Saved data entries
+ + +
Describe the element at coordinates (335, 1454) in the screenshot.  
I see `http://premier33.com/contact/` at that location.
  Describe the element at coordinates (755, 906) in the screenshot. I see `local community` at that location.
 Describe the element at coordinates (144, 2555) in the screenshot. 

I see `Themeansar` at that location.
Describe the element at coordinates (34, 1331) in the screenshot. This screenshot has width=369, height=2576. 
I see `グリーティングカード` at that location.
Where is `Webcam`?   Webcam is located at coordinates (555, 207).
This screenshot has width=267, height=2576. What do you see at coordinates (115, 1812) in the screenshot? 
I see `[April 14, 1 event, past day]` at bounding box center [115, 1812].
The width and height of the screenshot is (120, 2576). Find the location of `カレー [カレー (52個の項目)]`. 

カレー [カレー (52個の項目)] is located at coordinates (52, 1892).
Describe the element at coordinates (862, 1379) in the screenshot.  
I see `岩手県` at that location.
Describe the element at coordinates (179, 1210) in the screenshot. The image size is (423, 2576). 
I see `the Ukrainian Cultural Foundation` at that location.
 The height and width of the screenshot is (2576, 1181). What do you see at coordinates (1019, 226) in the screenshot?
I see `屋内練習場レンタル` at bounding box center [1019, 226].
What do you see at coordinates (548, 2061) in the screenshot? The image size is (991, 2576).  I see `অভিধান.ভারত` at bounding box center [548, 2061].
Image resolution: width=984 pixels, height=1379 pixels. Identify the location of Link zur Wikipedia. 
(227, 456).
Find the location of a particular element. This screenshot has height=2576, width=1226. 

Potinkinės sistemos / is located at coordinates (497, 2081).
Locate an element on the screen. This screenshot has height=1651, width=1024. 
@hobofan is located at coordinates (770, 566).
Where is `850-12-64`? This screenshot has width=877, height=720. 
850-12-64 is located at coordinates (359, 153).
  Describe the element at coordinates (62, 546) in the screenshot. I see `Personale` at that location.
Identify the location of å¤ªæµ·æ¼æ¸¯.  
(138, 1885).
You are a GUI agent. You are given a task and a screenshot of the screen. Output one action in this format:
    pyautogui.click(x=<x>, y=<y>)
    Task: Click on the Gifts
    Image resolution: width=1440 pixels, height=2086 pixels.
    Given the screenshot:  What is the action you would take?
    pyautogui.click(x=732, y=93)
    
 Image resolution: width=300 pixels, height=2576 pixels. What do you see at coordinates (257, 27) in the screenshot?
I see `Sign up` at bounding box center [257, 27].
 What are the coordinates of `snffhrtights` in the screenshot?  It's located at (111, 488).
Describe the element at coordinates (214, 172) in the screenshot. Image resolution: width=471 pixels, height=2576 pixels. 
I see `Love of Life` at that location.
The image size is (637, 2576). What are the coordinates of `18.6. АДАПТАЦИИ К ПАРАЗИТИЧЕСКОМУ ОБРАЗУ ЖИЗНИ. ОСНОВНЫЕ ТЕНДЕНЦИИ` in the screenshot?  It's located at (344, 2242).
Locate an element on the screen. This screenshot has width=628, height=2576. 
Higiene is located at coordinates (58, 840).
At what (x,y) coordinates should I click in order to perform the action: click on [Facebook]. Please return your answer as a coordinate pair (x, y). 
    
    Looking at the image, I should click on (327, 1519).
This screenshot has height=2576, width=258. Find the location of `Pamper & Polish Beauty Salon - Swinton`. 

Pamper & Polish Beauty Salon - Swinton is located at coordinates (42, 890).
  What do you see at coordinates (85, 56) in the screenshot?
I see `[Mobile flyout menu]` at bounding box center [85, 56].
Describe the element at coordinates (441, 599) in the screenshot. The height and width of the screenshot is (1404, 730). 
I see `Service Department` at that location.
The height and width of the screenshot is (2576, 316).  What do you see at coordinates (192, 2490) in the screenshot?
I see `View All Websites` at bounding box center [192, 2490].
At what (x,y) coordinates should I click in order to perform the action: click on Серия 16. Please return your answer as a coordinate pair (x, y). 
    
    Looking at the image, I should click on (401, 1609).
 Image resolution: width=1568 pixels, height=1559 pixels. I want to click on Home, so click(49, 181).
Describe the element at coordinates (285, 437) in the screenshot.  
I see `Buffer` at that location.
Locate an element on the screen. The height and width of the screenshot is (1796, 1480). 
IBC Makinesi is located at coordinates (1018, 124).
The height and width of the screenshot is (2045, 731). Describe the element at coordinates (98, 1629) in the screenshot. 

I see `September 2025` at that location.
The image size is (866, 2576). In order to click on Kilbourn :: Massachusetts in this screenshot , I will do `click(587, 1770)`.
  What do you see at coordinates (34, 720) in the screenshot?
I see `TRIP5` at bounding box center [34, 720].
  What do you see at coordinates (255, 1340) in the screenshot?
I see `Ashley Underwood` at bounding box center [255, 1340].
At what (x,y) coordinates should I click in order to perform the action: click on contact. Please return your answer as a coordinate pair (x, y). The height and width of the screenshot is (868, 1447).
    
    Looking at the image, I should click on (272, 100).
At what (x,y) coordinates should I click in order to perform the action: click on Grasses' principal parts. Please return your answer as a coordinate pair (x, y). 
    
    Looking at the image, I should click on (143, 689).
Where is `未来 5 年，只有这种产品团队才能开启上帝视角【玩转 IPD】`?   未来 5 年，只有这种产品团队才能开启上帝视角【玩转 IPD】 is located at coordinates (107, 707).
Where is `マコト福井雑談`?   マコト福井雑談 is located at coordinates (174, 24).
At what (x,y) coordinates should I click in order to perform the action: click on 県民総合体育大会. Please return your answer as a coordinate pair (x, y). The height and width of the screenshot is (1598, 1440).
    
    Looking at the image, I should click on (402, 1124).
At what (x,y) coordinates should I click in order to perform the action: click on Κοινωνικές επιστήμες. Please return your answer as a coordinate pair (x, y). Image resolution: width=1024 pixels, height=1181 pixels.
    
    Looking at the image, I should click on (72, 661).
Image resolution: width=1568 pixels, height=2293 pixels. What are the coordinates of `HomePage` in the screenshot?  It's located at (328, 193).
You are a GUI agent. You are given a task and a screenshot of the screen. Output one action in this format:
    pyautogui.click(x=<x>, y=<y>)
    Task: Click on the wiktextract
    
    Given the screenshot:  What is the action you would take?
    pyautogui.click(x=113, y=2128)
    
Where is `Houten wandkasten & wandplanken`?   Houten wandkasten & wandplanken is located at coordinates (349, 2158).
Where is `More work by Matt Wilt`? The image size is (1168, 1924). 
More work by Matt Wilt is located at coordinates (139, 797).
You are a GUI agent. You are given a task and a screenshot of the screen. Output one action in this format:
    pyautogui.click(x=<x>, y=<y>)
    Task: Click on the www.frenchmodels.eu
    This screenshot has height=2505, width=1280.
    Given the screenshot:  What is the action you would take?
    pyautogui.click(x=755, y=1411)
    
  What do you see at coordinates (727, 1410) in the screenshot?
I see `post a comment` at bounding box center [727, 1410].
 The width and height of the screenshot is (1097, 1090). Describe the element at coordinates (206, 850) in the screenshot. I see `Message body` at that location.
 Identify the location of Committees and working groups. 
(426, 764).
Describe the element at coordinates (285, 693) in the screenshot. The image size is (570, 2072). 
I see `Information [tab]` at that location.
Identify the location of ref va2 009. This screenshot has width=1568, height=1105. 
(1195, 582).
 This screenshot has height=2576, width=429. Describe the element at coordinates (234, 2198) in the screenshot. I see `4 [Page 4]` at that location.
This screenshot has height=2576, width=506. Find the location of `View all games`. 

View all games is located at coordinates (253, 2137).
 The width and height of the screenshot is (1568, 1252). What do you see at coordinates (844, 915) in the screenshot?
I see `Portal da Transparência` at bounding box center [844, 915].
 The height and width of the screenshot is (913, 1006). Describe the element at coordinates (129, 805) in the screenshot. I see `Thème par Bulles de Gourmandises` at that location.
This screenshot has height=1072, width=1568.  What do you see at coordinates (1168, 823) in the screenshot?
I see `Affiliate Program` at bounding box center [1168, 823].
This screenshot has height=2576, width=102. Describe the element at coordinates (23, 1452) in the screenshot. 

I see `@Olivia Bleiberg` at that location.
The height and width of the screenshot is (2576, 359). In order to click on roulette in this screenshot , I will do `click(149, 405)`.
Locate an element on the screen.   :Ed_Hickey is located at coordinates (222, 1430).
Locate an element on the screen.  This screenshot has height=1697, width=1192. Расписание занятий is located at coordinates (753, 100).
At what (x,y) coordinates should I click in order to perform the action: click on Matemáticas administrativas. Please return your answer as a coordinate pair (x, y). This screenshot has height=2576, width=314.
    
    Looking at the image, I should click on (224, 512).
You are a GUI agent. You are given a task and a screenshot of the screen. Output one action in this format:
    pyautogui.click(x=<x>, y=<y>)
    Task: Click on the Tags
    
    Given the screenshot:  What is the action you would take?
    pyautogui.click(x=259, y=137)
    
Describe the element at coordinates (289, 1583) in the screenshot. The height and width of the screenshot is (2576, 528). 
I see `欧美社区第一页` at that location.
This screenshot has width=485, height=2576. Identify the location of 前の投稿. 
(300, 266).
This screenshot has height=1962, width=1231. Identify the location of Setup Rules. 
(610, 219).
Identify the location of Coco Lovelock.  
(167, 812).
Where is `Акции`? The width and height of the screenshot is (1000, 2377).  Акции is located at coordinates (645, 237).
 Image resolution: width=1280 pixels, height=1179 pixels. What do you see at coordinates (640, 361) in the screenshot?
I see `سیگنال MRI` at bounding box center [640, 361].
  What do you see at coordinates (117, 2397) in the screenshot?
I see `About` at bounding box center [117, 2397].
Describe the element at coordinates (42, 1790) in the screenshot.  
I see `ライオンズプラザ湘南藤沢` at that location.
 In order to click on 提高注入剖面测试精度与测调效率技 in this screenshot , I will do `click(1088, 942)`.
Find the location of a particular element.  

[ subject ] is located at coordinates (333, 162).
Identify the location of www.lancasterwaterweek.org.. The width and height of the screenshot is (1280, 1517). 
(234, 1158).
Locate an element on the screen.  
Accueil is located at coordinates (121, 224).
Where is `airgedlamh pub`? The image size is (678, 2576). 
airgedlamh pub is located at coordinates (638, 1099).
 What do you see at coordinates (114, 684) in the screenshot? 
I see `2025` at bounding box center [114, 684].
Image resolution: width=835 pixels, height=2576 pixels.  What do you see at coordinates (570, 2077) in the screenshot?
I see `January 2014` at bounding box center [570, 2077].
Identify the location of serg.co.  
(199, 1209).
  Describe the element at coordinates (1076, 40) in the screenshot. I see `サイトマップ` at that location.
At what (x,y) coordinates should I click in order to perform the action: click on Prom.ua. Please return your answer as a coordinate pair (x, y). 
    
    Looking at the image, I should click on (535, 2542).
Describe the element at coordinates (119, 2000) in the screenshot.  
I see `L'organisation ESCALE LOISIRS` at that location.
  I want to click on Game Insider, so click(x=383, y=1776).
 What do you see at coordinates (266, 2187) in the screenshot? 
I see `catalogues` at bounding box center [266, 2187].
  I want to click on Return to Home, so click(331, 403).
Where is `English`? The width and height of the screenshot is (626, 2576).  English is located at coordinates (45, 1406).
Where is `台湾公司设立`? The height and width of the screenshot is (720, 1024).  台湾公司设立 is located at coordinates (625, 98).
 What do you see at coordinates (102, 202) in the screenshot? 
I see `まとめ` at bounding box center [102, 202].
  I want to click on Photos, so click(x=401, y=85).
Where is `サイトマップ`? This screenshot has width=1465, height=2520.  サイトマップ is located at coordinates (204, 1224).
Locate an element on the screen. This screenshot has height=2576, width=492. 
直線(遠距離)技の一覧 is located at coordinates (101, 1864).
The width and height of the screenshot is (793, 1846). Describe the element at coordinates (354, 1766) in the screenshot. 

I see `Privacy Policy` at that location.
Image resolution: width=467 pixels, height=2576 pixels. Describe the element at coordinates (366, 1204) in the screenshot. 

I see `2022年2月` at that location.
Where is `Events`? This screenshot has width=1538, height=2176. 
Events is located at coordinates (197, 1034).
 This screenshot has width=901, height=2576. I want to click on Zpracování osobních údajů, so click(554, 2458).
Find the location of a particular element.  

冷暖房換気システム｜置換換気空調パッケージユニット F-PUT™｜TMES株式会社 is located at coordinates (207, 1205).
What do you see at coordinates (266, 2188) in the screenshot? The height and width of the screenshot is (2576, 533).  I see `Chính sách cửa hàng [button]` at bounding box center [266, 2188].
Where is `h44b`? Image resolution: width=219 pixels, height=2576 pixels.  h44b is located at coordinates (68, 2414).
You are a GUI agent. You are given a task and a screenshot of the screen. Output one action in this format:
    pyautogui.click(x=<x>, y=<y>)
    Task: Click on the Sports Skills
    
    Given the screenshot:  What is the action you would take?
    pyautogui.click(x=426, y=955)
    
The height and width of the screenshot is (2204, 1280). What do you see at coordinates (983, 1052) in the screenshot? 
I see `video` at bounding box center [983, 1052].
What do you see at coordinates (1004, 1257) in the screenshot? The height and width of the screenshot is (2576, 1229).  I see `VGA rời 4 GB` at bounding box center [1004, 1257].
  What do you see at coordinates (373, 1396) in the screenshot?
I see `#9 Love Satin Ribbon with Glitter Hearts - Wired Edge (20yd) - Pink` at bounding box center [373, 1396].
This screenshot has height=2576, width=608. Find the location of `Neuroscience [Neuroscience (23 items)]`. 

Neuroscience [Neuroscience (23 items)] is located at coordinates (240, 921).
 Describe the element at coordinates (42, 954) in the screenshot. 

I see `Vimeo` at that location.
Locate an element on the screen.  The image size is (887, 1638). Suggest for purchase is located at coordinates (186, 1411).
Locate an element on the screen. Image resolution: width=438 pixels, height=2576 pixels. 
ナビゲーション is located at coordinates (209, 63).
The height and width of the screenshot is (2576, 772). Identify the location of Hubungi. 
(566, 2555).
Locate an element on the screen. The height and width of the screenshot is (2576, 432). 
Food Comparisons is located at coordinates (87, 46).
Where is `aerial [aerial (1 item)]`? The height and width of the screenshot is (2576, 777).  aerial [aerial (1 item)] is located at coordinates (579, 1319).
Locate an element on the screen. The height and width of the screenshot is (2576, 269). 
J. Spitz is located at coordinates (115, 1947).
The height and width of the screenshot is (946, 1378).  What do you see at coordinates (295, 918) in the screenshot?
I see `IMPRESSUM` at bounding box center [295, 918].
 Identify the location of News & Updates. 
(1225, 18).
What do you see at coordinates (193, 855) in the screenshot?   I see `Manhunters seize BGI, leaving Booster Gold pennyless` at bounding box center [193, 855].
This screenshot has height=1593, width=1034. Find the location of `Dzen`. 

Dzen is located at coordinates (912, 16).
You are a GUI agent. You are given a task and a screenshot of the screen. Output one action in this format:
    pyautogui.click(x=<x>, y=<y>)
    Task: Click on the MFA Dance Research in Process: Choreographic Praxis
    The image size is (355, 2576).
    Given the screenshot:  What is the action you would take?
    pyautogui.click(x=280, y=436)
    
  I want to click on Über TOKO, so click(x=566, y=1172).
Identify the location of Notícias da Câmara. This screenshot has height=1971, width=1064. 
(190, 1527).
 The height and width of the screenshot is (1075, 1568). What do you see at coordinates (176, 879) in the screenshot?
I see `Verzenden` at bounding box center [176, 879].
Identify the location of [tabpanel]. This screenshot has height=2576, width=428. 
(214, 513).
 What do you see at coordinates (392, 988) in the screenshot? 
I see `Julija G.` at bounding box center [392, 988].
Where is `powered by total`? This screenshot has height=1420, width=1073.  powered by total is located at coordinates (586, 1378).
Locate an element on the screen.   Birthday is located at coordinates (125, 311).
+ + +
* [The problem]:
Set down exactly the lines of the data above, beginning with the line that has "Task: Click on the wiktextract" and ending with the line that has "This screenshot has height=2505, width=1280.", and no others.

* [Result for this task]:
    Task: Click on the wiktextract
    
    Given the screenshot:  What is the action you would take?
    pyautogui.click(x=113, y=2128)
    
Where is `Houten wandkasten & wandplanken`?   Houten wandkasten & wandplanken is located at coordinates (349, 2158).
Where is `More work by Matt Wilt`? The image size is (1168, 1924). 
More work by Matt Wilt is located at coordinates (139, 797).
You are a GUI agent. You are given a task and a screenshot of the screen. Output one action in this format:
    pyautogui.click(x=<x>, y=<y>)
    Task: Click on the www.frenchmodels.eu
    This screenshot has height=2505, width=1280.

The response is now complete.